WHAT THIS TASK INVOLVES – From the line containing "auch nicht sein?" to the last line of the data, both included, transcribe each line exactly, leaving out pictures and adding nothing.

DATASET –
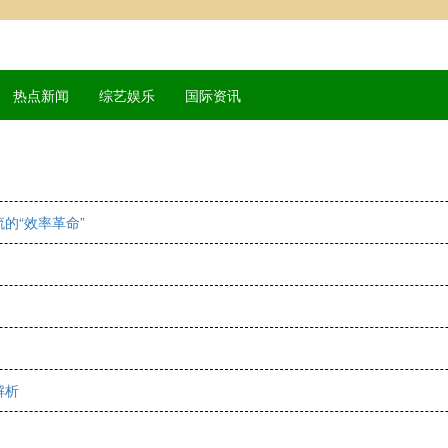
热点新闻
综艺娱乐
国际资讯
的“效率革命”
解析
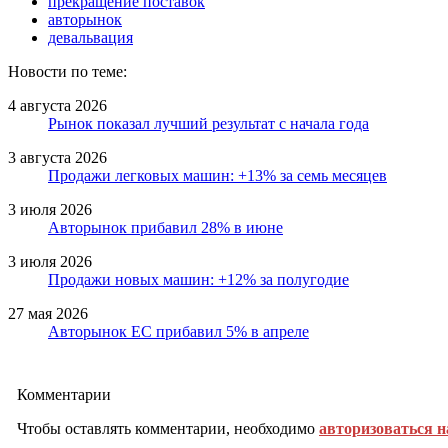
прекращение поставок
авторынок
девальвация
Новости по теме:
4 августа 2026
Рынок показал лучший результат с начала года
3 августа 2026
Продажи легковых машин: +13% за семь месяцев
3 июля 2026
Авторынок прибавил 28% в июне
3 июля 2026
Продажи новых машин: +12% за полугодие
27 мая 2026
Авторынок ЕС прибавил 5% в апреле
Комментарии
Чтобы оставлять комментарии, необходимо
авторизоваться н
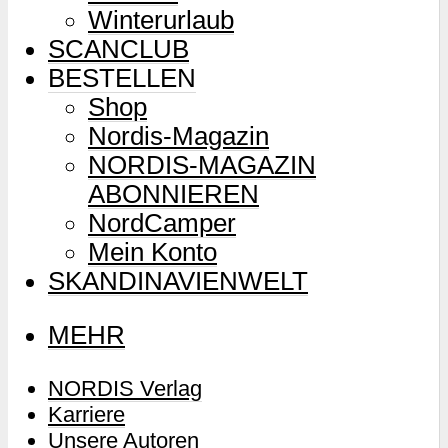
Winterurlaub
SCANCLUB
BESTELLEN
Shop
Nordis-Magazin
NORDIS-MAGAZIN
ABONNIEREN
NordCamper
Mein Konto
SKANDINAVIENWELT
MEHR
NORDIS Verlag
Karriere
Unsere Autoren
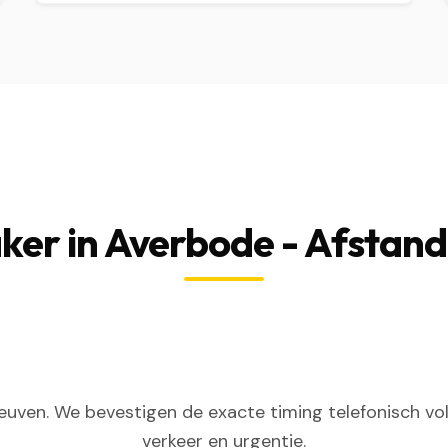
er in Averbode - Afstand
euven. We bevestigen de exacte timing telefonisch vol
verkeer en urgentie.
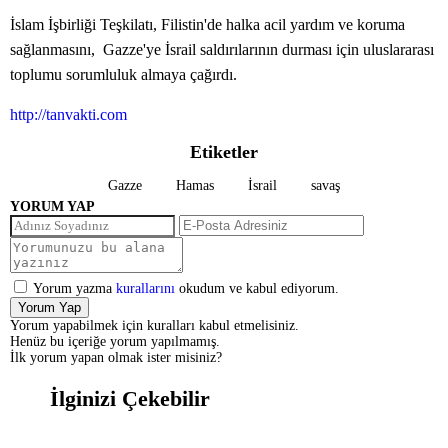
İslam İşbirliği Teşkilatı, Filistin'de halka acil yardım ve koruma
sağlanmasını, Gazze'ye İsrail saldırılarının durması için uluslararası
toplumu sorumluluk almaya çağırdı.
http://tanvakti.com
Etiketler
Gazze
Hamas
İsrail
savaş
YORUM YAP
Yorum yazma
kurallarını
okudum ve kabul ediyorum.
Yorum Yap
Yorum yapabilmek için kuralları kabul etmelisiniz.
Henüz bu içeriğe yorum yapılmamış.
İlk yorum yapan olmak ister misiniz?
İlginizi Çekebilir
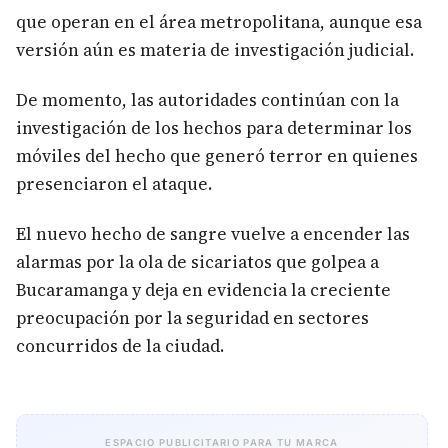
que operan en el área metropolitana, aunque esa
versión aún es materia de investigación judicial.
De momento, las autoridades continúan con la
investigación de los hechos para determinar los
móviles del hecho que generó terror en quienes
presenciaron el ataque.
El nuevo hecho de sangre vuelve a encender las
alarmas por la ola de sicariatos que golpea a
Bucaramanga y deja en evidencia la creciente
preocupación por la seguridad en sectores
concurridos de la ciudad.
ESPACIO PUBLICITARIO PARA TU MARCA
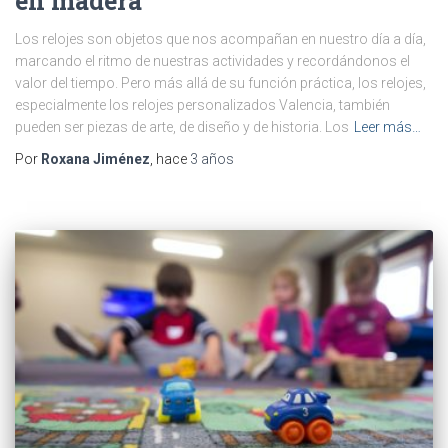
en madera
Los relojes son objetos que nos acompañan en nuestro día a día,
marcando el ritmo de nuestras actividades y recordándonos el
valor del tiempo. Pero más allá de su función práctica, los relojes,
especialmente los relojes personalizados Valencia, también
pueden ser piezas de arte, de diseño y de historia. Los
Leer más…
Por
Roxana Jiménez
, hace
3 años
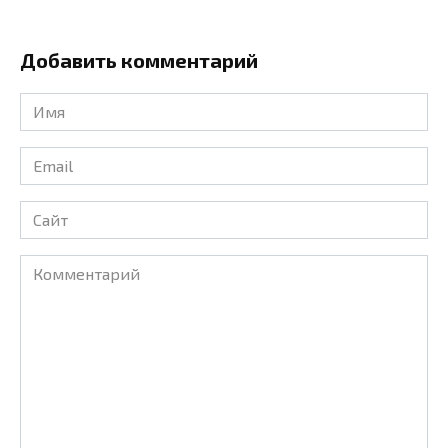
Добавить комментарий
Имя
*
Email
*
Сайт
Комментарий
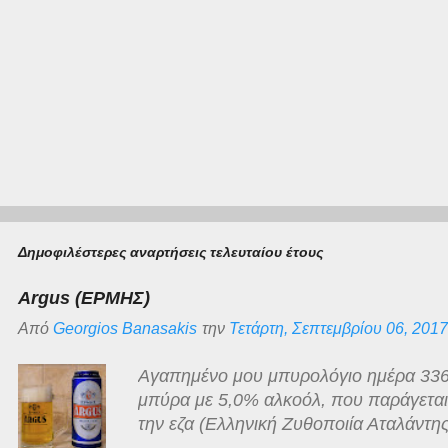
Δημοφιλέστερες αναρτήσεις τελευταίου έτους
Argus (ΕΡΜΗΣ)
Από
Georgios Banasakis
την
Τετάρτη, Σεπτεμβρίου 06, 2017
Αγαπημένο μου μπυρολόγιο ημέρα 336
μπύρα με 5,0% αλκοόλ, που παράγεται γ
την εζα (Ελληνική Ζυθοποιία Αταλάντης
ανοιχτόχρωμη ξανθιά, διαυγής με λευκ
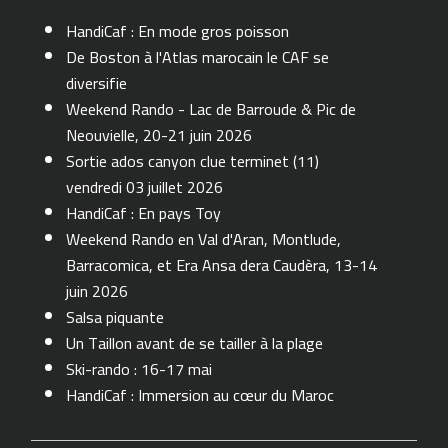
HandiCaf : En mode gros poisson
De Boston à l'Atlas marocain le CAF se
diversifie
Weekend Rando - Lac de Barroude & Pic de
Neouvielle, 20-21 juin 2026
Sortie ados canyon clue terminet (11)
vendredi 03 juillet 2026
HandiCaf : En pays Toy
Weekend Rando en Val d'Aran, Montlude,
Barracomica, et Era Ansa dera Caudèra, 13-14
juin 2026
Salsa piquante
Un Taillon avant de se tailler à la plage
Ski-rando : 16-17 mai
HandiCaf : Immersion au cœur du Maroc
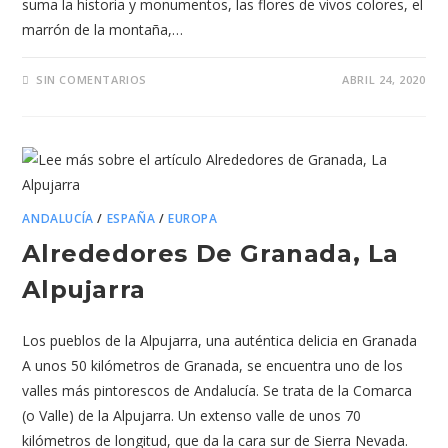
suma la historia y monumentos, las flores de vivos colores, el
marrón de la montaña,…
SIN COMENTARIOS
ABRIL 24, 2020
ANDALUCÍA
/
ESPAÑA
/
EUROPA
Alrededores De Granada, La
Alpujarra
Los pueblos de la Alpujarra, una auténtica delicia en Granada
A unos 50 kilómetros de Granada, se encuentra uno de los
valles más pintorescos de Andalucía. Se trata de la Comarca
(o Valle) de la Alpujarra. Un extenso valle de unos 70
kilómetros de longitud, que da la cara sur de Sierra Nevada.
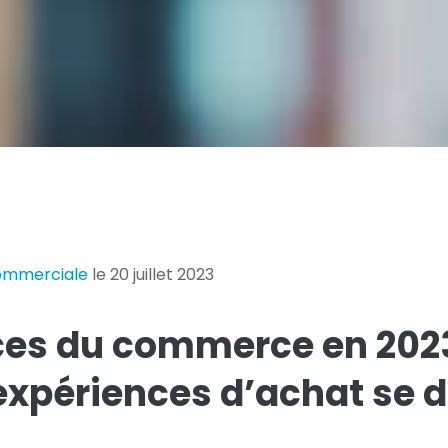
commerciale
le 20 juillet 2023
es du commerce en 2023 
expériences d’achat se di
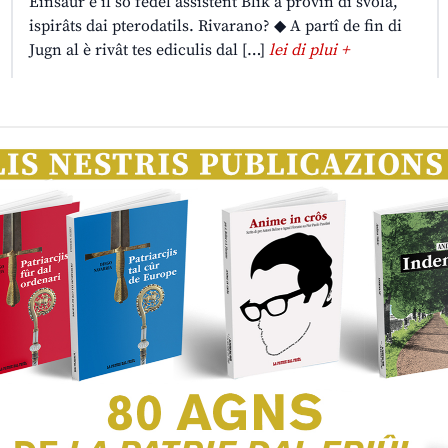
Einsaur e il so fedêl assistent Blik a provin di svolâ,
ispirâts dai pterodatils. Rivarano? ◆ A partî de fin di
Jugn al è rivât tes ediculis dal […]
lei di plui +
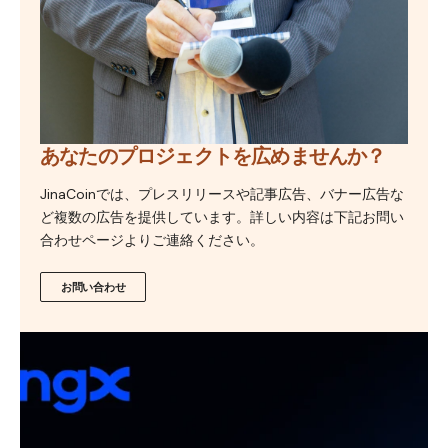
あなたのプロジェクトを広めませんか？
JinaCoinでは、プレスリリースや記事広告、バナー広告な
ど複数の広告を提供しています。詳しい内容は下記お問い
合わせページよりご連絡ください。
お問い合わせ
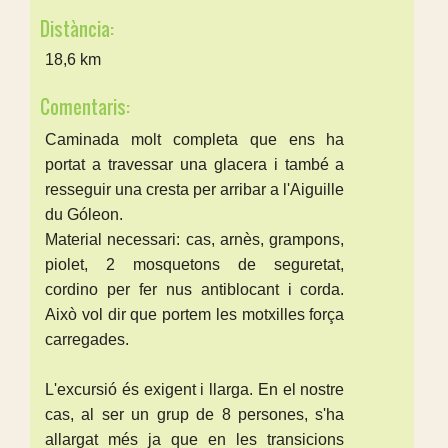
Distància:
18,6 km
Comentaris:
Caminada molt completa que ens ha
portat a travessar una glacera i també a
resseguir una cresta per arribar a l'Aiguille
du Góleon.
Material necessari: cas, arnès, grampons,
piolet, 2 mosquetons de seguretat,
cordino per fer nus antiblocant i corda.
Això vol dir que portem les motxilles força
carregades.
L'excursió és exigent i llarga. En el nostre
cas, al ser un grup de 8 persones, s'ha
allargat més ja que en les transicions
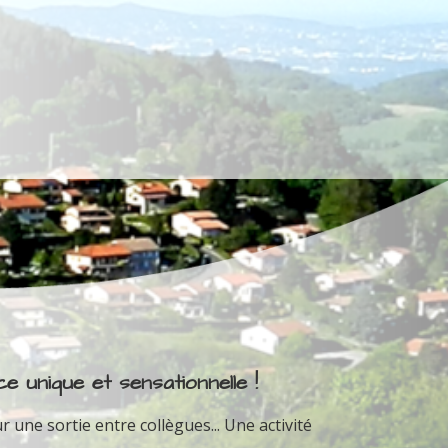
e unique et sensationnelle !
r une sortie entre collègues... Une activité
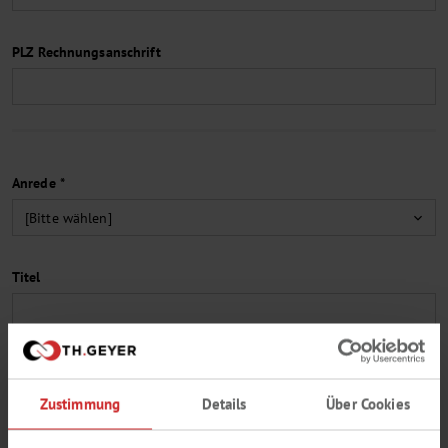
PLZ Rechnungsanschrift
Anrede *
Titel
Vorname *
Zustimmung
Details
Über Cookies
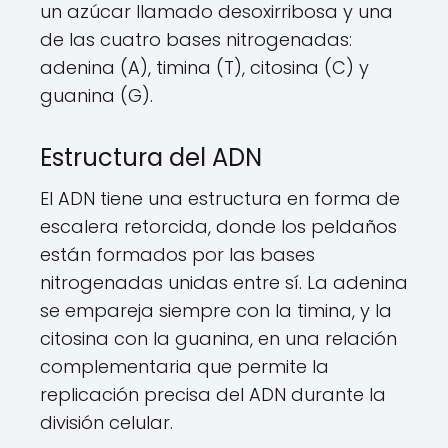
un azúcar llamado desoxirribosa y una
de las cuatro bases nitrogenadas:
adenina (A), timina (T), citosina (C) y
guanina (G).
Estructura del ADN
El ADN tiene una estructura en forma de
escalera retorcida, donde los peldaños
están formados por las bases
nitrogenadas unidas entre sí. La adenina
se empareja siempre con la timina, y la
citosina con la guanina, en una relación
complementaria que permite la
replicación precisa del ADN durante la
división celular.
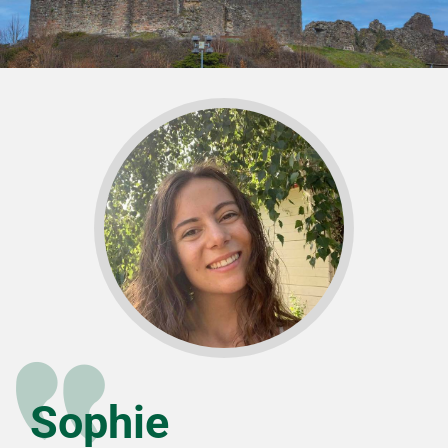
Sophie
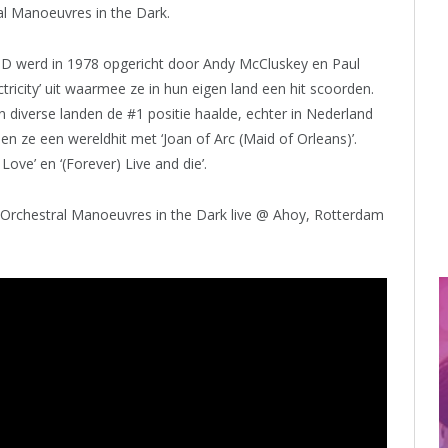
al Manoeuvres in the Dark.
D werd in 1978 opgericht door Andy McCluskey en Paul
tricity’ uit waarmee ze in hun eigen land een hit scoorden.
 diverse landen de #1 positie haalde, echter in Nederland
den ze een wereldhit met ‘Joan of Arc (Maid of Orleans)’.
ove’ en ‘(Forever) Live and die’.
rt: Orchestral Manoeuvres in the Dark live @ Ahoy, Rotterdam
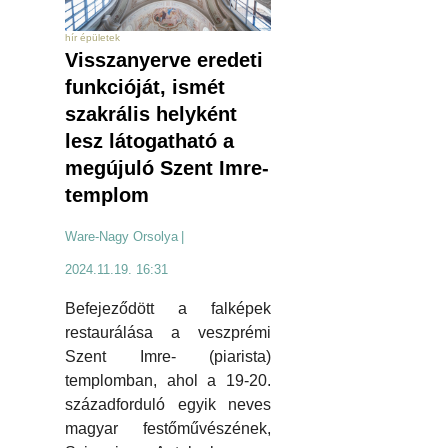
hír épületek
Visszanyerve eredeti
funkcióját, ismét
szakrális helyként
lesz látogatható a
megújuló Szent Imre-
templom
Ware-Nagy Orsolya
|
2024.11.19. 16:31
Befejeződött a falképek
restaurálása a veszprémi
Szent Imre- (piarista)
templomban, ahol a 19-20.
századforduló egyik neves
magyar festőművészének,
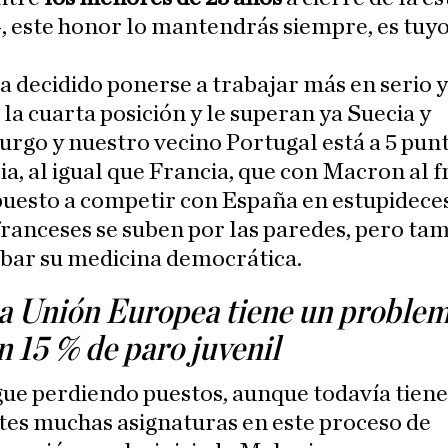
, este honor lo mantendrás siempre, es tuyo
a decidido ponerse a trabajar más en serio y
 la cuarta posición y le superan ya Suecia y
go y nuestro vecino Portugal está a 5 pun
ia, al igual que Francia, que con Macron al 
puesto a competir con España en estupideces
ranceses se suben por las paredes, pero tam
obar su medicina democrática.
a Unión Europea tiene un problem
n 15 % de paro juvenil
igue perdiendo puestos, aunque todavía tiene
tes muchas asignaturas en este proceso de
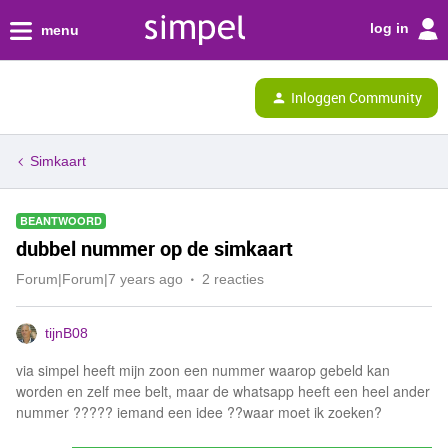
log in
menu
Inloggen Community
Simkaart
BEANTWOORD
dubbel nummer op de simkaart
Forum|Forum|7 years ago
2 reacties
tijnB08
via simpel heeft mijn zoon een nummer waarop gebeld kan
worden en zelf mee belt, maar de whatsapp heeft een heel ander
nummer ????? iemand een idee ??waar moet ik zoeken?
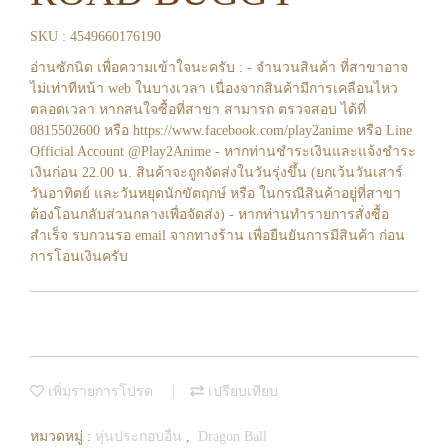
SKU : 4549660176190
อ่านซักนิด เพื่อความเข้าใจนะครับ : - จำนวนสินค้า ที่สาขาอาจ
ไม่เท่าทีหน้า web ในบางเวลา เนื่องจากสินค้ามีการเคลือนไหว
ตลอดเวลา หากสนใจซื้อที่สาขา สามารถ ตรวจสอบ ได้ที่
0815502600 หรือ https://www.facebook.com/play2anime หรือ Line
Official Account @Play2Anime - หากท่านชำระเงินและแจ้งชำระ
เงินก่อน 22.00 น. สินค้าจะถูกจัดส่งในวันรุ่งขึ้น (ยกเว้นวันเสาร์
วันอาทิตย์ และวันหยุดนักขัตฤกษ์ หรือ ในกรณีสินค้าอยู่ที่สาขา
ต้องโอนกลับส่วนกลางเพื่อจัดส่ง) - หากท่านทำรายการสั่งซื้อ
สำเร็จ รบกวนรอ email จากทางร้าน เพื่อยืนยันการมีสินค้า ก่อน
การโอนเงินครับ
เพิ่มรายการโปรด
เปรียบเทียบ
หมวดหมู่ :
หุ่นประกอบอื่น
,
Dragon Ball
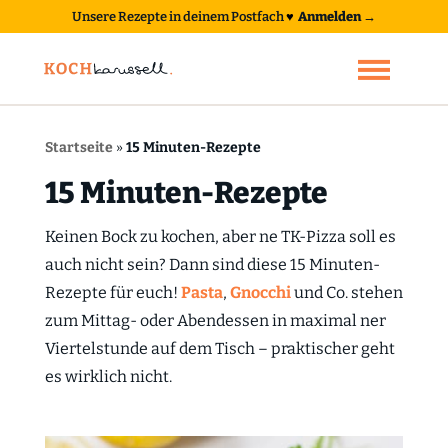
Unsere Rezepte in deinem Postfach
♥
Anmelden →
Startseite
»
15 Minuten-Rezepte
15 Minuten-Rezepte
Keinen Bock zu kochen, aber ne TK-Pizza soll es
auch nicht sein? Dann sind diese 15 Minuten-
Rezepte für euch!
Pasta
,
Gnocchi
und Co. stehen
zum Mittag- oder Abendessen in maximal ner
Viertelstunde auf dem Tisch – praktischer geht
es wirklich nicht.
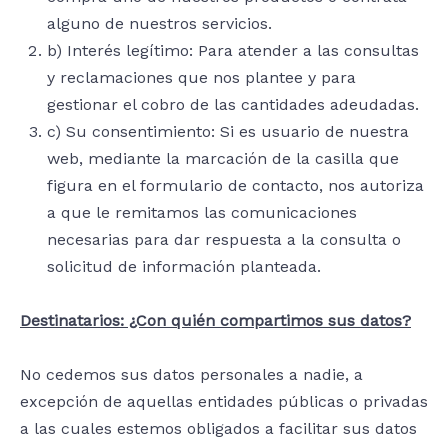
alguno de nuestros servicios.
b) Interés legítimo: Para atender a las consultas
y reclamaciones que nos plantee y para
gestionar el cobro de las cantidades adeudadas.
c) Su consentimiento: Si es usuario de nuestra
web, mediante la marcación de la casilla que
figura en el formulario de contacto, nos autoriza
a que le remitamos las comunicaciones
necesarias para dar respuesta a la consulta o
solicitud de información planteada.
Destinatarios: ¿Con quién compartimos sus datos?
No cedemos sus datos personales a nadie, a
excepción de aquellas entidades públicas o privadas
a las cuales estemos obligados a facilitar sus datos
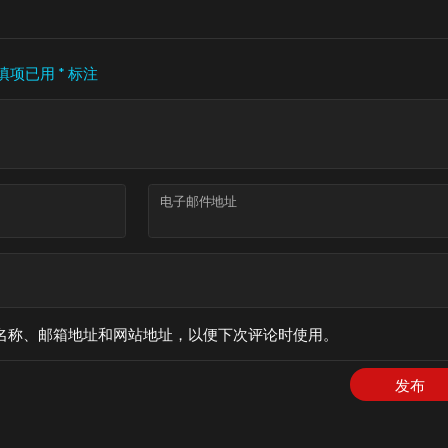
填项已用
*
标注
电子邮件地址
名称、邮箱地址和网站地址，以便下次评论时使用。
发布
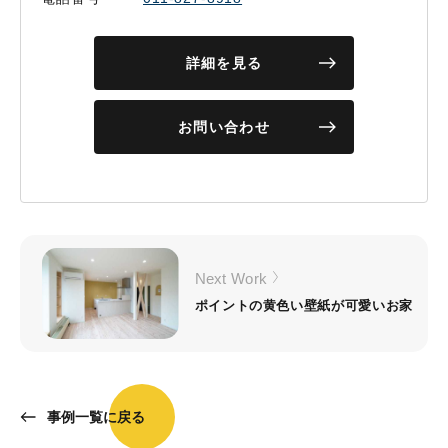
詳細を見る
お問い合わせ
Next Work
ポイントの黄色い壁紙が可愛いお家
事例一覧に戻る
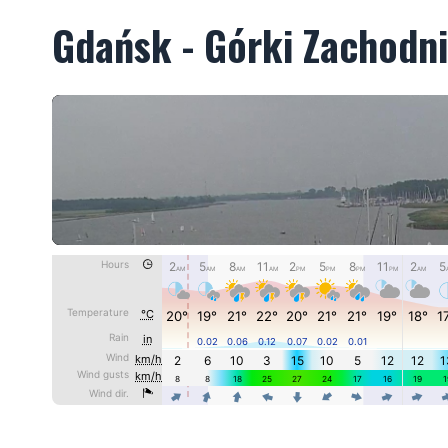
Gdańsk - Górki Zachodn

RESULT FOR THIS TASK –
auch nicht sein? Dann sind diese 15 Minuten-
Rezepte für euch!
Pasta
,
Gnocchi
und Co. stehen
zum Mittag- oder Abendessen in maximal ner
Viertelstunde auf dem Tisch – praktischer geht
es wirklich nicht.
alguno de nuestros servicios.
b) Interés legítimo: Para atender a las consultas
y reclamaciones que nos plantee y para
gestionar el cobro de las cantidades adeudadas.
c) Su consentimiento: Si es usuario de nuestra
web, mediante la marcación de la casilla que
figura en el formulario de contacto, nos autoriza
a que le remitamos las comunicaciones
necesarias para dar respuesta a la consulta o
solicitud de información planteada.
Destinatarios: ¿Con quién compartimos sus datos?
No cedemos sus datos personales a nadie, a
excepción de aquellas entidades públicas o privadas
a las cuales estemos obligados a facilitar sus datos
填项已用
*
标注
电子邮件地址
名称、邮箱地址和网站地址，以便下次评论时使用。
发布
詳細を見る
お問い合わせ
Next Work
ポイントの黄色い壁紙が可愛いお家
事例一覧に戻る
Gdańsk - Górki Zachodn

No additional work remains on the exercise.